Deferoxamine (Desferal)

Deferoxamine is usually administered as a slow, subcutaneous infusion through a portable pump. It is freely soluble in water. Approximately 8 mg of iron is bound by 100 mg of deferoxamine. This agent is excreted in bile and urine, resulting in red discoloration. It readily chelates iron from ferritin and hemosiderin, but not from transferrin. Deferoxamine is most effective when it is administered as a continuous infusion.

Deferasirox (Exjade)

Deferasirox is available as a tablet for oral suspension. It is an oral iron-chelating agent that reduces liver iron concentration and serum ferritin levels.
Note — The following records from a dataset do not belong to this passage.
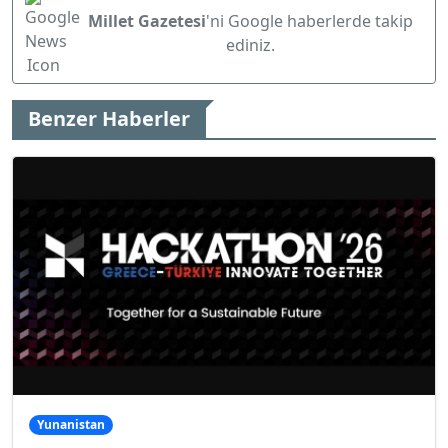
Millet Gazetesi
'ni Google haberlerde takip
ediniz.
Benzer Haberler
Yunanistan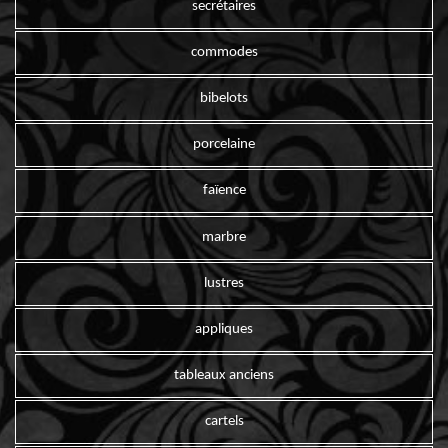
secrétaires
commodes
bibelots
porcelaine
faïence
marbre
lustres
appliques
tableaux anciens
cartels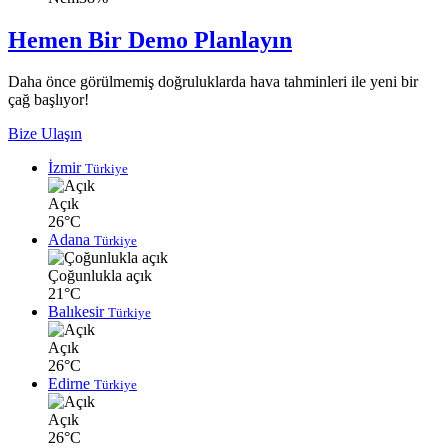
Hemen Bir Demo Planlayın
Daha önce görülmemiş doğruluklarda hava tahminleri ile yeni bir
çağ başlıyor!
Bize Ulaşın
İzmir
Türkiye
Açık
26°C
Adana
Türkiye
Çoğunlukla açık
21°C
Balıkesir
Türkiye
Açık
26°C
Edirne
Türkiye
Açık
26°C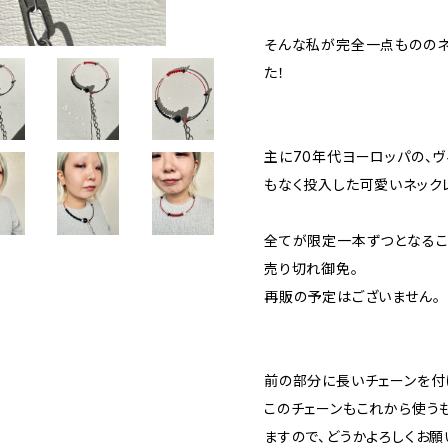
そんな私が完全一点もののネ
た！
主に70年代ヨーロッパの、
もなく投入した可愛いネック
全てが限定一本ずつとなるこ
売り切れ御免。
再販の予定はございません。
前の部分に長いチェーンを付
このチェーンもこれから使う
ますので、どうかよろしくお願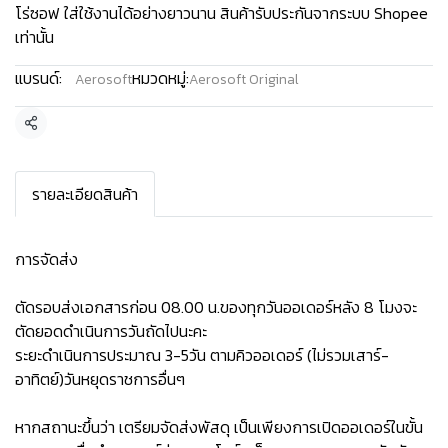
โร่ซอฟ ใส่ใช้งานได้อย่างยาวนาน สินค้ารับประกันจากระบบ Shopee
เท่านั้น
แบรนด์:
หมวดหมู่:
Aerosoft
Aerosoft Original
แชร์
รายละเอียดสินค้า
การจัดส่ง
ตัดรอบส่งเอกสารก่อน 08.00 น.ของทุกวันออเดอร์หลัง 8 โมงจะ
ตัดยอดดำเนินการวันถัดไปนะคะ
ระยะดำเนินการประมาณ 3-5วัน ตามคิวออเดอร์ (ไม่รวมเสาร์-
อาทิตย์)วันหยุดราชการอื่นๆ
หากสถานะขึ้นว่า เตรียมจัดส่งพัสดุ เป็นเพียงการเปิดออเดอร์ในขั้น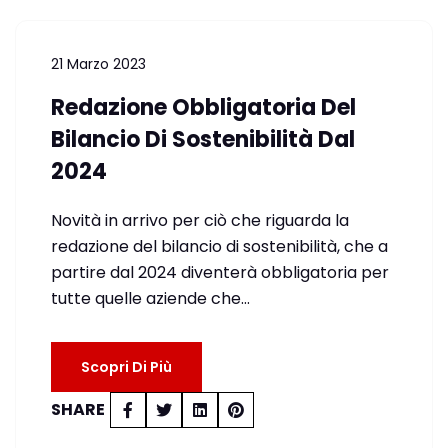
21 Marzo 2023
Redazione Obbligatoria Del
Bilancio Di Sostenibilità Dal
2024
Novità in arrivo per ciò che riguarda la
redazione del bilancio di sostenibilità, che a
partire dal 2024 diventerà obbligatoria per
tutte quelle aziende che…
Scopri Di Più
SHARE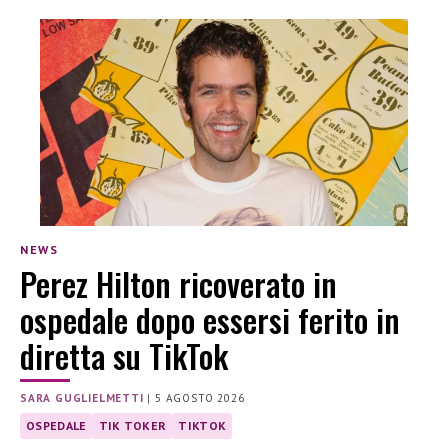
NEWS
Perez Hilton ricoverato in
ospedale dopo essersi ferito in
diretta su TikTok
SARA GUGLIELMETTI
|
5 AGOSTO 2026
OSPEDALE
TIK TOKER
TIKTOK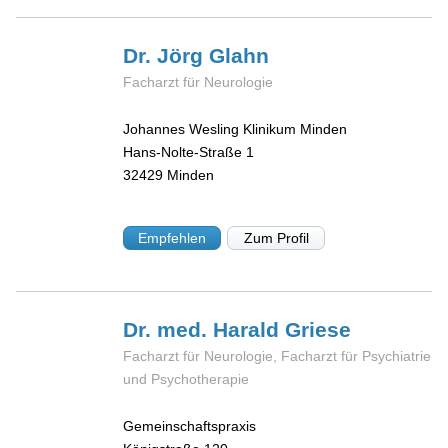
Dr. Jörg
Glahn
Facharzt für Neurologie
Johannes Wesling Klinikum Minden
Hans-Nolte-Straße 1
32429
Minden
Empfehlen
Zum Profil
Dr. med. Harald
Griese
Facharzt für Neurologie, Facharzt für Psychiatrie
und Psychotherapie
Gemeinschaftspraxis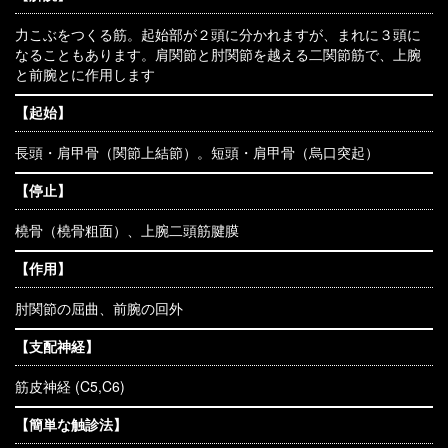
力こぶをつくる筋。起始部が２頭に分かれますが、まれに３頭に
なることもあります。肩関節と肘関節を越える二関節筋で、上腕
と前腕とに作用します
【起始】
長頭・肩甲骨（関節上結節）。短頭・肩甲骨（烏口突起）
【停止】
橈骨（橈骨粗面）、上腕二頭筋腱膜
【作用】
肘関節の屈曲、前腕の回外
【支配神経】
筋皮神経 (C5,C6)
【簡単な触診法】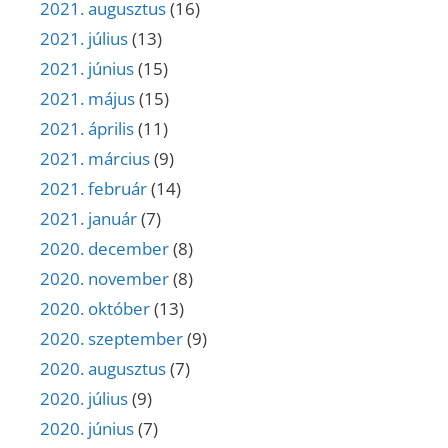
2021. augusztus
(16)
2021. július
(13)
2021. június
(15)
2021. május
(15)
2021. április
(11)
2021. március
(9)
2021. február
(14)
2021. január
(7)
2020. december
(8)
2020. november
(8)
2020. október
(13)
2020. szeptember
(9)
2020. augusztus
(7)
2020. július
(9)
2020. június
(7)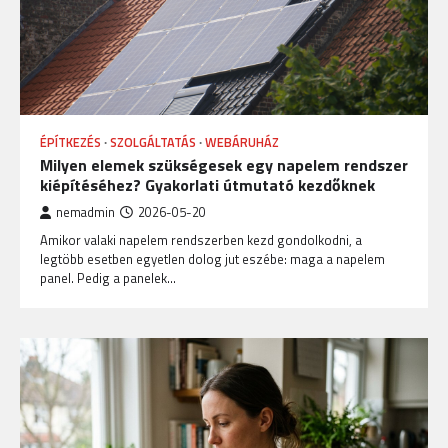
ÉPÍTKEZÉS
SZOLGÁLTATÁS
WEBÁRUHÁZ
Milyen elemek szükségesek egy napelem rendszer
kiépítéséhez? Gyakorlati útmutató kezdőknek
nemadmin
2026-05-20
Amikor valaki napelem rendszerben kezd gondolkodni, a
legtöbb esetben egyetlen dolog jut eszébe: maga a napelem
panel. Pedig a panelek…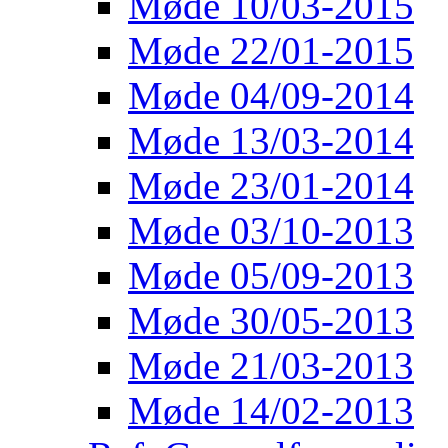
Møde 10/03-2015
Møde 22/01-2015
Møde 04/09-2014
Møde 13/03-2014
Møde 23/01-2014
Møde 03/10-2013
Møde 05/09-2013
Møde 30/05-2013
Møde 21/03-2013
Møde 14/02-2013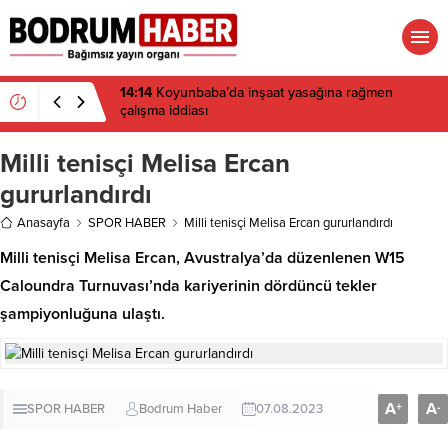
14:14
Koyunbaba’da inşaat yasağına rağmen
çalışma iddiası
Milli tenisçi Melisa Ercan
gururlandırdı
Anasayfa
SPOR HABER
Milli tenisçi Melisa Ercan gururlandırdı
Milli tenisçi Melisa Ercan, Avustralya’da düzenlenen W15
Caloundra Turnuvası’nda kariyerinin dördüncü tekler
şampiyonluğuna ulaştı.
A
A
+
-
SPOR HABER
Bodrum Haber
07.08.2023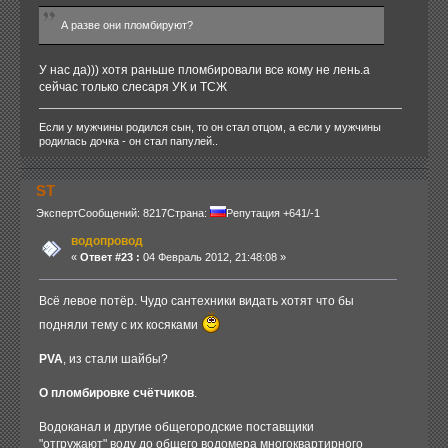
А разве они пломбируют?
У нас да))) хотя раньше пломбировали все кому не лень.а
сейчас только слесаря УК и ТСЖ
Если у мужчины родился сын, то он стал отцом, а если у мужчины
родилась дочка - он стал папулей..
ST
Эксперт
Сообщений: 8217
Страна:
Репутация +641/-1
водопровод
«
Ответ #23 :
04 Февраль 2012, 21:48:08 »
Всё левое потёр. Чудо сантехники видать хотят что бы
подняли тему с их косяками
PVA
, из стали шайбы?
О пломбировке счётчиков
.
Водоканал и другие общегородские поставщики
"отгружают" воду до общего водомера многоквартирного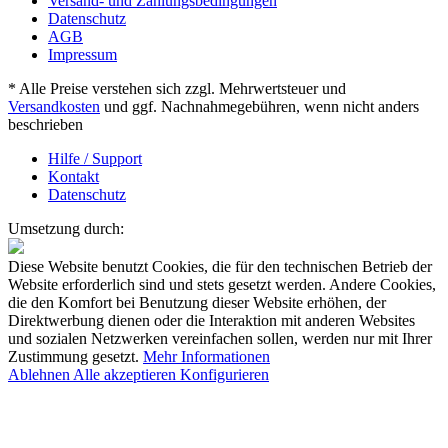
Versand- und Zahlungsbedingungen
Datenschutz
AGB
Impressum
* Alle Preise verstehen sich zzgl. Mehrwertsteuer und
Versandkosten
und ggf. Nachnahmegebühren, wenn nicht anders
beschrieben
Hilfe / Support
Kontakt
Datenschutz
Umsetzung durch:
Diese Website benutzt Cookies, die für den technischen Betrieb der
Website erforderlich sind und stets gesetzt werden. Andere Cookies,
die den Komfort bei Benutzung dieser Website erhöhen, der
Direktwerbung dienen oder die Interaktion mit anderen Websites
und sozialen Netzwerken vereinfachen sollen, werden nur mit Ihrer
Zustimmung gesetzt.
Mehr Informationen
Ablehnen
Alle akzeptieren
Konfigurieren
Deferasirox binds iron with high affinity in a 2:1 ratio. It is approved for treatment of chronic iron overload due to multiple blood transfusions and non–transfusion-dependent thalassemia.

Deferiprone (Ferriprox)

Deferiprone is an iron chelator indicated for patients with transfusional iron overload due to thalassemia syndromes when current chelation therapy is inadequate. Approval is based on a reduction in serum ferritin levels. No controlled trials have demonstrated a direct treatment benefit, such as improvement in disease-related symptoms, functioning, or increased survival. It is available as 500-mg, film-coated tablets.